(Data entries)
* * *

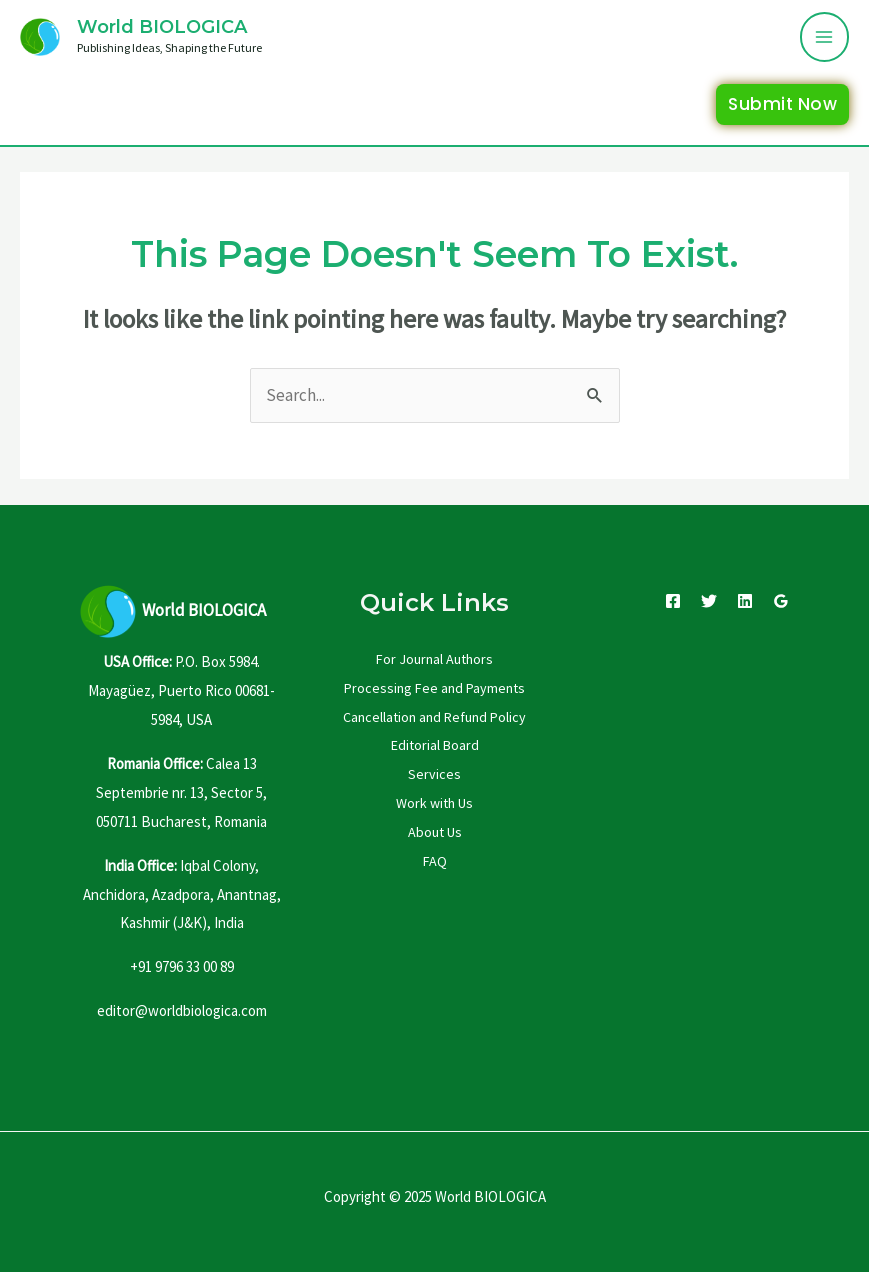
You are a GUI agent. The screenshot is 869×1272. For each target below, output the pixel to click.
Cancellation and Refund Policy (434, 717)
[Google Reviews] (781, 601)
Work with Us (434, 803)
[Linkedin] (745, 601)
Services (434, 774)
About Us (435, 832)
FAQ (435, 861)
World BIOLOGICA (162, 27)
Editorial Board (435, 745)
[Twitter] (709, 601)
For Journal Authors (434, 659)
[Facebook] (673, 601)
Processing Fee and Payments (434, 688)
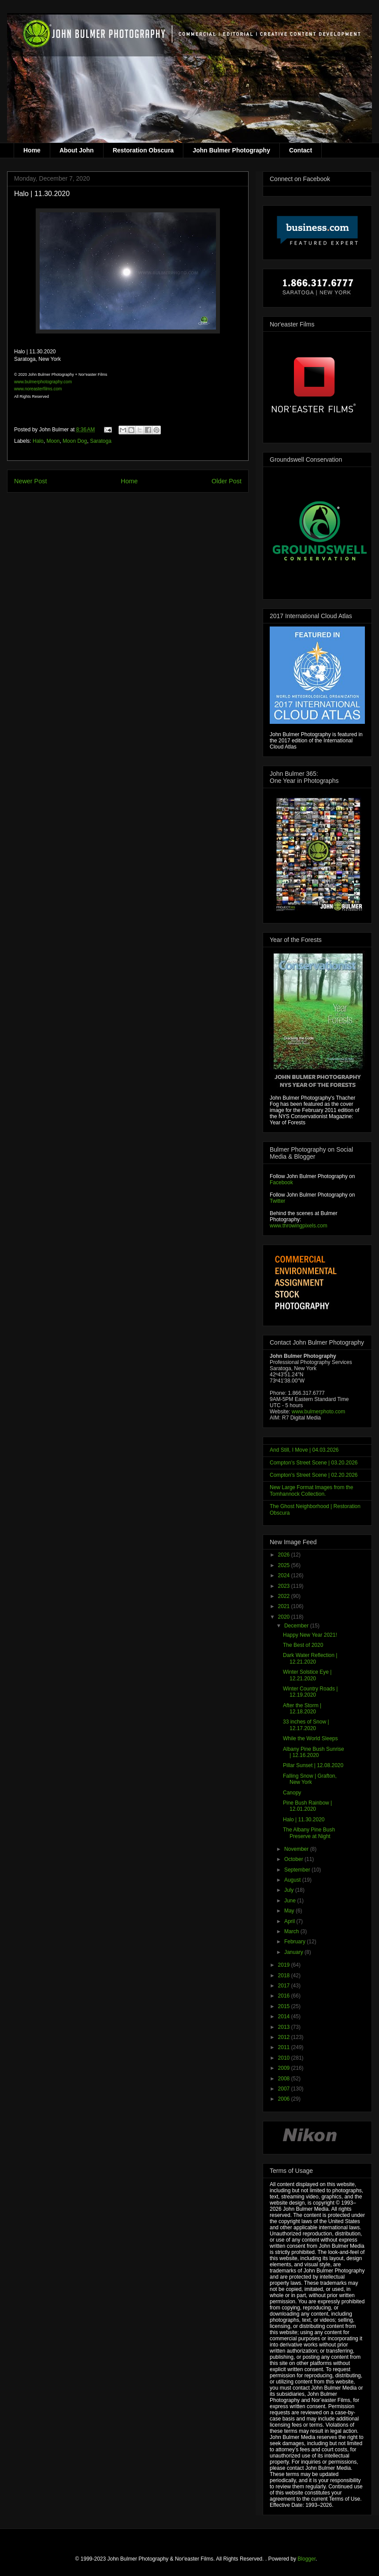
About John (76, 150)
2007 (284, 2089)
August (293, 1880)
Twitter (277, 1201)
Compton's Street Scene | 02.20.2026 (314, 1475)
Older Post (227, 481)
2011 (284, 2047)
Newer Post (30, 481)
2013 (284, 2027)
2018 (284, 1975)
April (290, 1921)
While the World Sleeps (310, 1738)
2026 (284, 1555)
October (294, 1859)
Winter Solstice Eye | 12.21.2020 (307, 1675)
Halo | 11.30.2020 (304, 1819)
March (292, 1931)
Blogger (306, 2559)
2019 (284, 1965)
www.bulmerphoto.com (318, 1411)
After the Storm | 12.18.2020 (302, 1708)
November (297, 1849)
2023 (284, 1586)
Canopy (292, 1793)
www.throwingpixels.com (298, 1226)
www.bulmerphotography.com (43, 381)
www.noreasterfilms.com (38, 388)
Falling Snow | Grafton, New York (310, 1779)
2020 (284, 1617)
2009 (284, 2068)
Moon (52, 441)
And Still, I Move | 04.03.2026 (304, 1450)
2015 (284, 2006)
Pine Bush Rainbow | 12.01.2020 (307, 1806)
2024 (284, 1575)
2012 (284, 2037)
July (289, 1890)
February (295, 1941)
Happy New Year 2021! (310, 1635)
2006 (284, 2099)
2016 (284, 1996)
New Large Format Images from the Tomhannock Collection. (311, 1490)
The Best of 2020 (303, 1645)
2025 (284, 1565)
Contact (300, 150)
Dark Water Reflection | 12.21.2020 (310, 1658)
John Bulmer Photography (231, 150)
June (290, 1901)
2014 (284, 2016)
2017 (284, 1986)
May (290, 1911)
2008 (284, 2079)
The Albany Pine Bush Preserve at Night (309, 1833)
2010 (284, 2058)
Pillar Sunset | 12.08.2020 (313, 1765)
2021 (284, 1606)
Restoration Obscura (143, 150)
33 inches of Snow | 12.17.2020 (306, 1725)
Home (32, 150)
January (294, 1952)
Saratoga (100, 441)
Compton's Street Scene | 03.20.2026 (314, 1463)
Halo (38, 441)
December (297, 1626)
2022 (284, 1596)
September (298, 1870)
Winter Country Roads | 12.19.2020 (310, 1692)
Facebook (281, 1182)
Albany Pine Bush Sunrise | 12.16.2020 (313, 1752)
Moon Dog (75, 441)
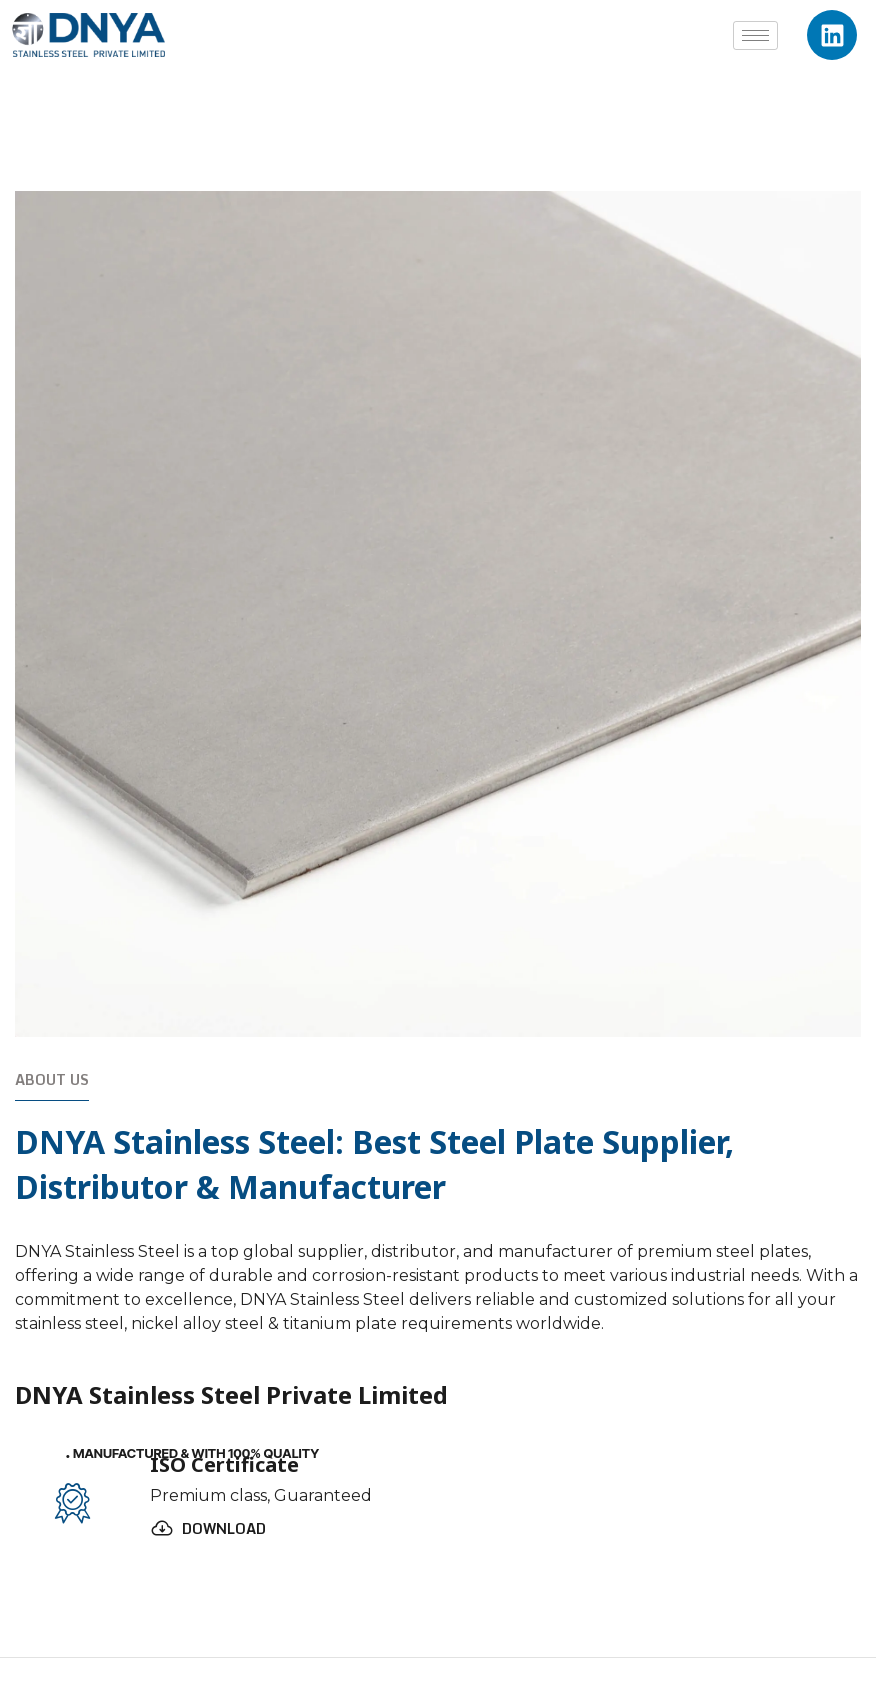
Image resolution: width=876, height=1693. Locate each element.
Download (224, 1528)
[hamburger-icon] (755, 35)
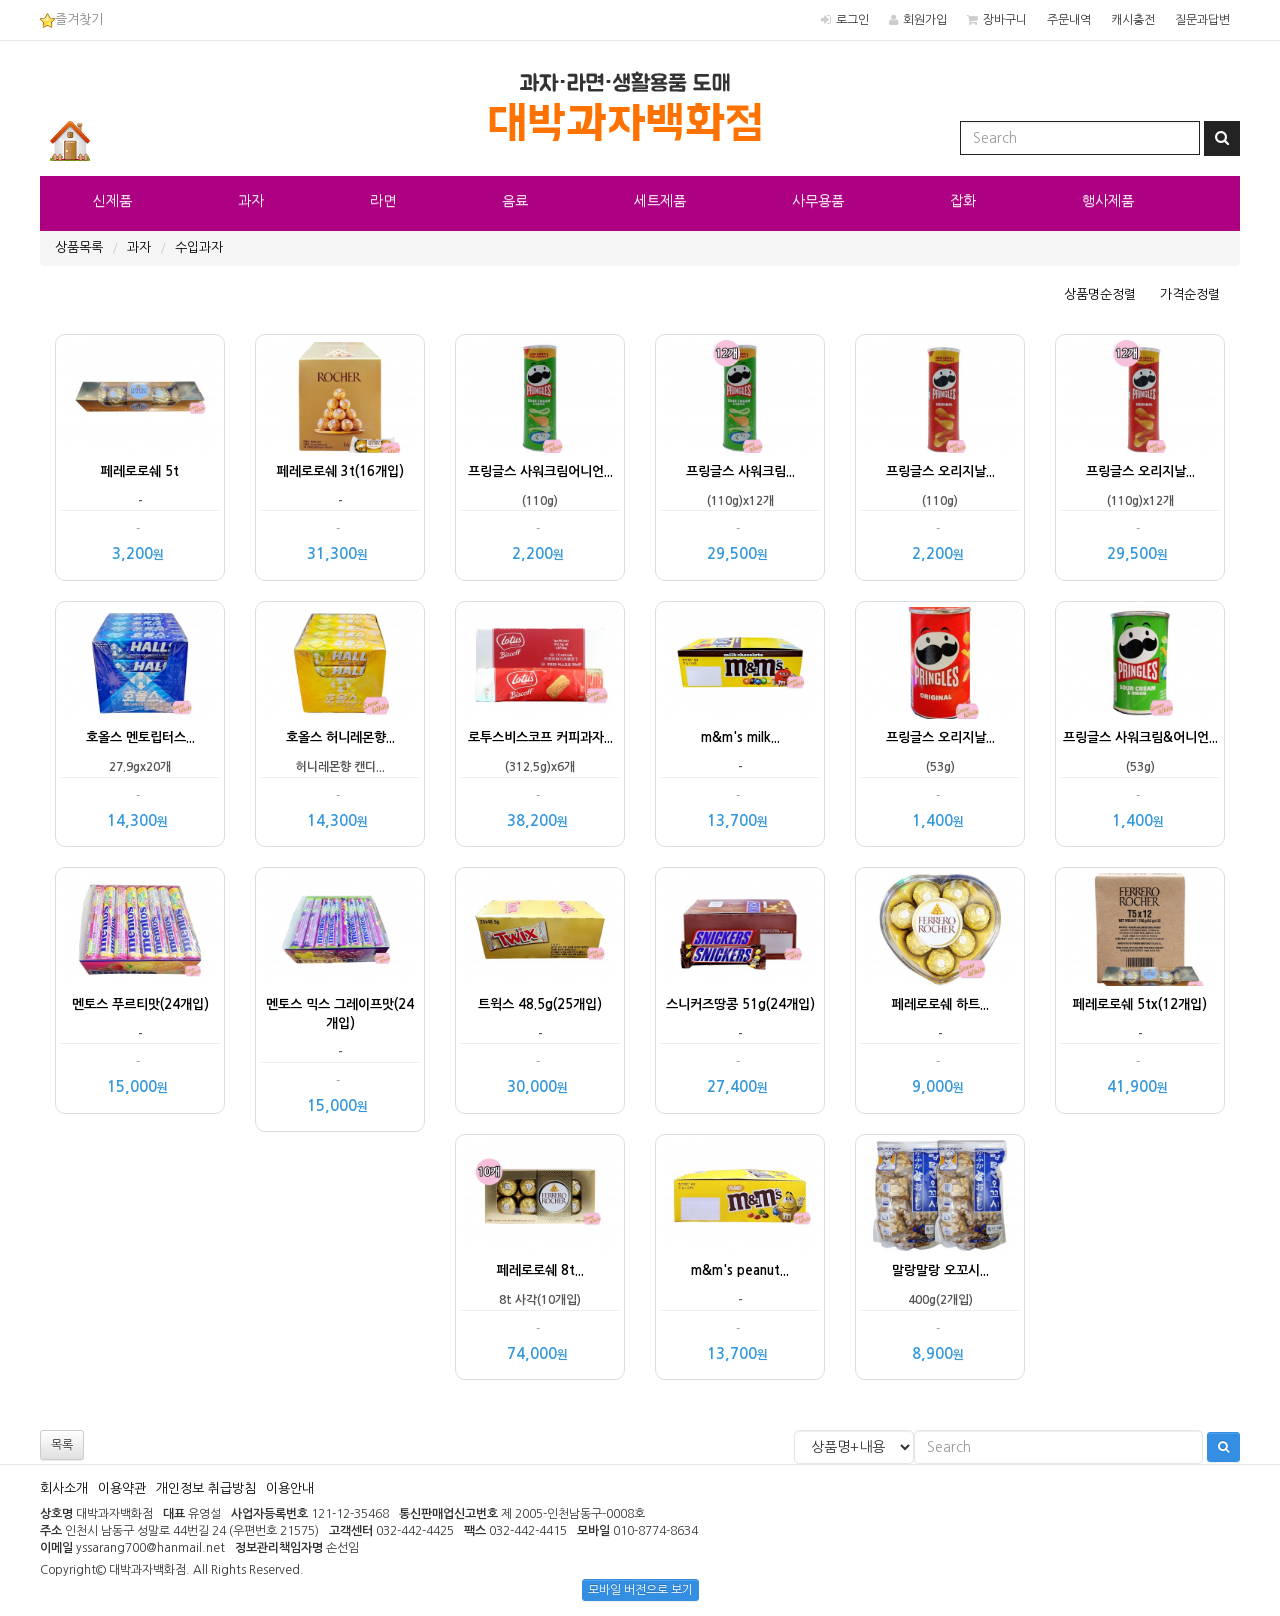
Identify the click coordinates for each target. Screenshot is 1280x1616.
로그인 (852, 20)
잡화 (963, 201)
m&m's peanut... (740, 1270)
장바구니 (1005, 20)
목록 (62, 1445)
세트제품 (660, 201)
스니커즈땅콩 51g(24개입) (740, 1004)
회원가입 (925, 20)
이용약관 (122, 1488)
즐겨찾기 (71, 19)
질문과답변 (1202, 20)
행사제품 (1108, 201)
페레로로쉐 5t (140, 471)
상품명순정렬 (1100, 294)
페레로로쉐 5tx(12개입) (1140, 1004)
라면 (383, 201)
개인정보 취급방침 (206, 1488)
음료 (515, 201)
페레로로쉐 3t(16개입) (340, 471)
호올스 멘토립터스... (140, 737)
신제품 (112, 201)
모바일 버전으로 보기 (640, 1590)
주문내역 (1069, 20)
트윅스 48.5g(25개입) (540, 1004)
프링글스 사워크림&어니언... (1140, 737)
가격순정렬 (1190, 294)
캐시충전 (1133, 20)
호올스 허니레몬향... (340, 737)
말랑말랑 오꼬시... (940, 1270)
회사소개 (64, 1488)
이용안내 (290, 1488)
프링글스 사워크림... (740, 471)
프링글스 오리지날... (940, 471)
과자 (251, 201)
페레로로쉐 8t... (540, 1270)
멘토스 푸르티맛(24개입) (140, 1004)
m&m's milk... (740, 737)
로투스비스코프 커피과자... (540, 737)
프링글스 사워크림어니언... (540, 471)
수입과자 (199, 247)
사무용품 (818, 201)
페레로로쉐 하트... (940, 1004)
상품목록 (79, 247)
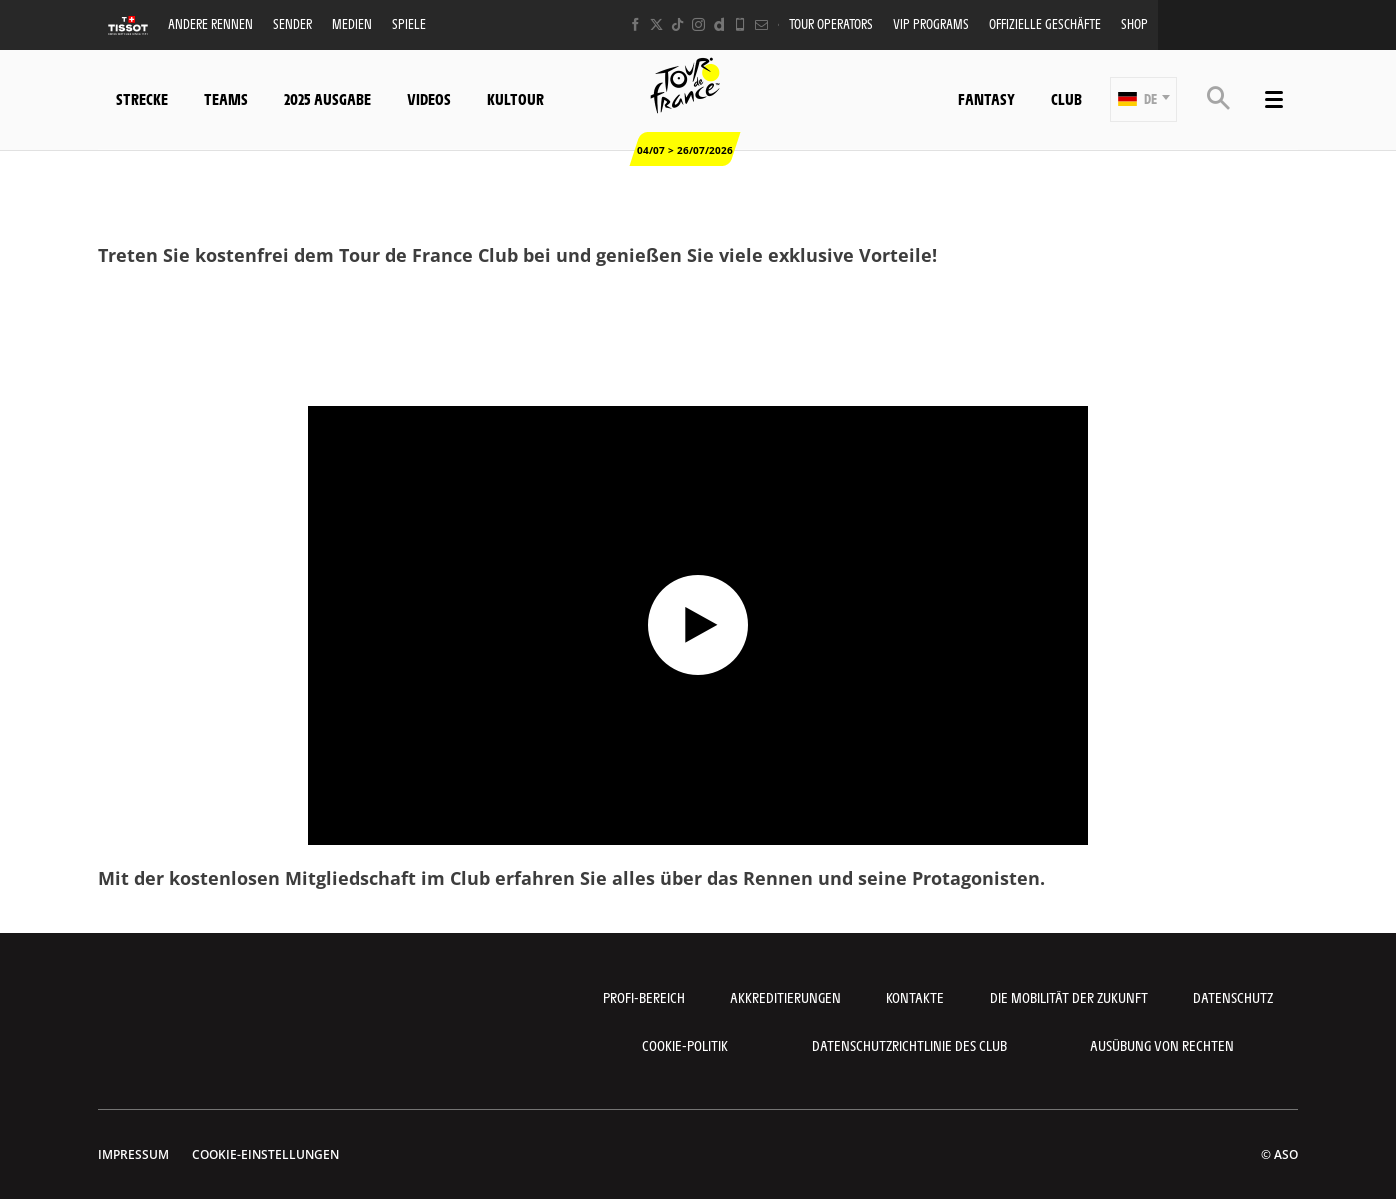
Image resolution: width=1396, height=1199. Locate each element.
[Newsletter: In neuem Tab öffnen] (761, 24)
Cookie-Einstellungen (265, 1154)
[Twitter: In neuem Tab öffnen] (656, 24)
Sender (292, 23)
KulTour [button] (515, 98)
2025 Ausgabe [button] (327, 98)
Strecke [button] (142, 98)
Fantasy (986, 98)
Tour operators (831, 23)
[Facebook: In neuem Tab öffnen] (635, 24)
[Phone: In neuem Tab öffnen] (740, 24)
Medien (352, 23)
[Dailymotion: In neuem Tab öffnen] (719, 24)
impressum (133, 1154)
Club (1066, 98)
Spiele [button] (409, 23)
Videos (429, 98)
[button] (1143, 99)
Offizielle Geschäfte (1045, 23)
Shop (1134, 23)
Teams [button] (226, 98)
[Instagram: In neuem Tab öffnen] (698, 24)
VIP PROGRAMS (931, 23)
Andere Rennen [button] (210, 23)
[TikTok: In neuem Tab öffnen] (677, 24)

* * *

(TASK STATEMENT)
Only one stretch of the entries above is needed: the lines from the one containing "June (290, 1901)" through the one containing "[button] (1143, 99)". Copy it exactly, without the pictures.

(ANSWER TO THIS PROBLEM)
June (290, 1901)
2014 (284, 2016)
2017 (284, 1986)
May (290, 1911)
2008 (284, 2079)
The Albany Pine Bush Preserve at Night (309, 1833)
2010 (284, 2058)
Pillar Sunset | 12.08.2020 (313, 1765)
2021 (284, 1606)
Restoration Obscura (143, 150)
33 inches of Snow | 12.17.2020 (306, 1725)
Home (32, 150)
January (294, 1952)
Saratoga (100, 441)
Compton's Street Scene | 03.20.2026 (314, 1463)
Halo (38, 441)
December (297, 1626)
2022 (284, 1596)
September (298, 1870)
Winter Country Roads | 12.19.2020 (310, 1692)
Facebook (281, 1182)
Albany Pine Bush Sunrise | 12.16.2020 (313, 1752)
Moon Dog (75, 441)
Image resolution: width=876, height=1693. Locate each element.
Download (224, 1528)
[hamburger-icon] (755, 35)
Identify the click coordinates for each target. Screenshot is 1280x1616.
로그인 (852, 20)
잡화 (963, 201)
m&m's peanut... (740, 1270)
장바구니 (1005, 20)
목록 (62, 1445)
세트제품 (660, 201)
스니커즈땅콩 51g(24개입) (740, 1004)
회원가입 (925, 20)
이용약관 (122, 1488)
즐겨찾기 (71, 19)
질문과답변 (1202, 20)
행사제품 (1108, 201)
페레로로쉐 5t (140, 471)
상품명순정렬 (1100, 294)
페레로로쉐 5tx(12개입) (1140, 1004)
라면 (383, 201)
개인정보 취급방침 (206, 1488)
음료 (515, 201)
페레로로쉐 3t(16개입) (340, 471)
호올스 멘토립터스... (140, 737)
신제품 (112, 201)
모바일 버전으로 보기 (640, 1590)
주문내역 (1069, 20)
트윅스 48.5g(25개입) (540, 1004)
프링글스 사워크림&어니언... (1140, 737)
가격순정렬 (1190, 294)
캐시충전 (1133, 20)
호올스 허니레몬향... (340, 737)
말랑말랑 오꼬시... (940, 1270)
회사소개 (64, 1488)
이용안내 (290, 1488)
프링글스 사워크림... (740, 471)
프링글스 오리지날... (940, 471)
과자 (251, 201)
페레로로쉐 8t... (540, 1270)
멘토스 푸르티맛(24개입) (140, 1004)
m&m's milk... (740, 737)
로투스비스코프 커피과자... (540, 737)
프링글스 사워크림어니언... (540, 471)
수입과자 (199, 247)
사무용품 (818, 201)
페레로로쉐 하트... (940, 1004)
상품목록 (79, 247)
Image resolution: width=1396, height=1199. Locate each element.
[Newsletter: In neuem Tab öffnen] (761, 24)
Cookie-Einstellungen (265, 1154)
[Twitter: In neuem Tab öffnen] (656, 24)
Sender (292, 23)
KulTour [button] (515, 98)
2025 Ausgabe [button] (327, 98)
Strecke [button] (142, 98)
Fantasy (986, 98)
Tour operators (831, 23)
[Facebook: In neuem Tab öffnen] (635, 24)
[Phone: In neuem Tab öffnen] (740, 24)
Medien (352, 23)
[Dailymotion: In neuem Tab öffnen] (719, 24)
impressum (133, 1154)
Club (1066, 98)
Spiele [button] (409, 23)
Videos (429, 98)
[button] (1143, 99)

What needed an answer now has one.